Return nothing but the lines from the one containing "Scotty Cameron Phantom 2026" through the end of the records below, exactly as they stand and without pictures.

THE INPUT START

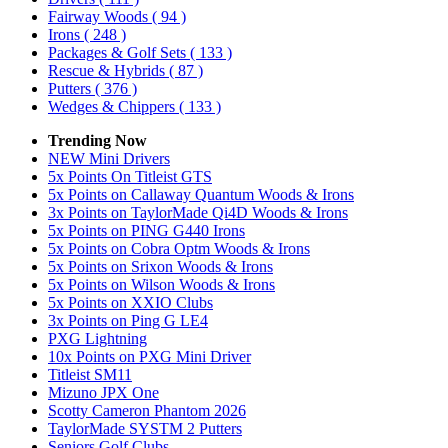
Fairway Woods
( 94 )
Irons
( 248 )
Packages & Golf Sets
( 133 )
Rescue & Hybrids
( 87 )
Putters
( 376 )
Wedges & Chippers
( 133 )
Trending Now
NEW Mini Drivers
5x Points On Titleist GTS
5x Points on Callaway Quantum Woods & Irons
3x Points on TaylorMade Qi4D Woods & Irons
5x Points on PING G440 Irons
5x Points on Cobra Optm Woods & Irons
5x Points on Srixon Woods & Irons
5x Points on Wilson Woods & Irons
5x Points on XXIO Clubs
3x Points on Ping G LE4
PXG Lightning
10x Points on PXG Mini Driver
Titleist SM11
Mizuno JPX One
Scotty Cameron Phantom 2026
TaylorMade SYSTM 2 Putters
Seniors Golf Clubs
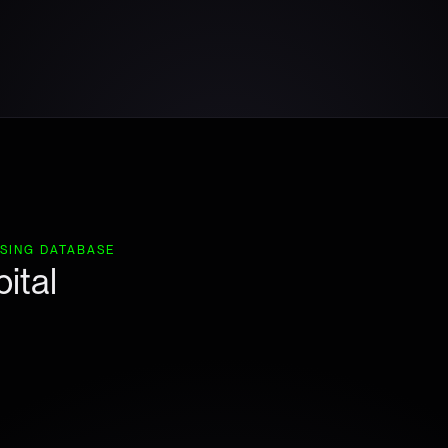
ISING DATABASE
ital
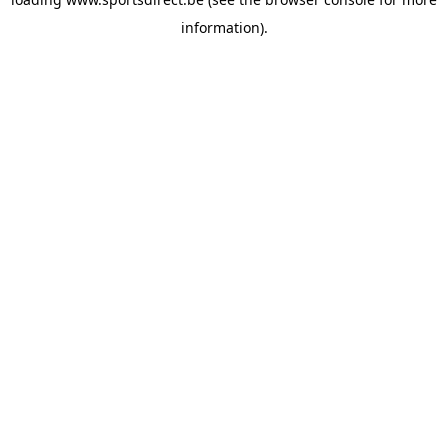
information).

THE INPUT END

**SOLVED PROBLEM**
Scotty Cameron Phantom 2026
TaylorMade SYSTM 2 Putters
Seniors Golf Clubs
ISING DATABASE
ital
information).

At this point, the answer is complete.